791ab5bc-b641-4ea0-8d46-cb51244563c3
By Chad Love                                                                                                               Photo by Marissa Jensen  


“When the Man waked up he said, 'What is Wild Dog doing here?' And the Woman said, 'His name is not Wild Dog any more, but the First Friend, because he will be our friend for always and always and always. Take him with you when you go hunting.'”
                                                                                        Rudyard Kipling, Just So Stories


The famous Austrian zoologist and ethologist Konrad Lorenz called it, so simply, “the covenant,” that eons-old, mutually-beneficial agreement between humankind and dogs. It is an agreement that for many of us – hunters in particular – continues to this day.   

No other domesticated animal, save perhaps the horse, is as closely tied with human evolution and history as the dog, but no one knows for sure exactly when that association began. Some say the relationship actually predates humans, going back, at least loosely, to the Neanderthals, while other research suggests the human-dog connection gelled most strongly in the early humans that supplanted Neanderthals in Europe some 45,000 years ago.

We may never truly know when human and dog first found each other, and then found each other to their mutual liking, but what is known, irrefutably, is that dogs have been with us since the first stirrings of culture, of self-expression, of civilization, of – for lack of a better term – humanness. 

When humans first scratched images upon a cave wall to proclaim “I am here,” dog was there, too.

When humans first left their caves and built homes of skins, mud, wood and stone, dog sat on its haunches and watched.

When humans first took to raise the beasts both they and dog once hunted, dog became their guardian, too.

Every civilization that has ever arisen since the dawn of time, from flickering nomadic campfires to the paved streets of great empires, has arisen under the curious, watchful gaze of the dog. And we are the better for it.

I for one will never be without one or three, and I suspect most fellow Quail Forever members share that sentiment. Bill Tarrant, the late, great gun dogs editor of Field & Stream magazine and the greatest stylist the dog-writing genre has ever known, said it best…

“I’ve seen dogs break ice to retrieve a duck, stand on point with a thorn in a pad, go down a seventy-percent grade to head a sheep, chase a car cross-town to be part of a family outing, sniff out a warehouse while a policeman crouched outside with a drawn pistol, lick a sick man’s feet, kiss a crying child’s cheek, stare beseechingly at a mother’s worried face, raise an arm of a dead-tired man who’d worked too hard to make ends meet. I’ve seen men bury their dogs and not be able to stand up to leave the grave. And I’ve seldom known a man to mention a dog’s passing.”

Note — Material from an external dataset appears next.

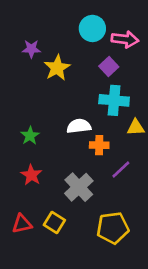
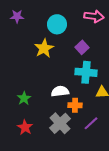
cyan circle: (92, 28) -> (57, 24), moved
pink arrow: (125, 39) -> (94, 16), moved
purple star: (31, 49) -> (17, 16), moved
gray cross: (79, 187) -> (60, 123), moved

I doubt we'll ever know, in any clinical or scientific sense, what draws us to dogs so fiercely; what compels us to seek out their companionship. But we do. Because no matter how bad things are, no matter how bad things might get, the presence of a dog somehow makes things better. A scratch behind the ear, the wag of a tail, a warm body curled up at your feet; pharmaceutical companies would pay any price to synthesize how that makes us feel.
 
Thankfully, however, you can't manufacture that kind of emotion and stuff it in a pill. It comes from a place pharmacology and technology can't yet touch. Dogs humanize us in ways we can’t even humanize ourselves.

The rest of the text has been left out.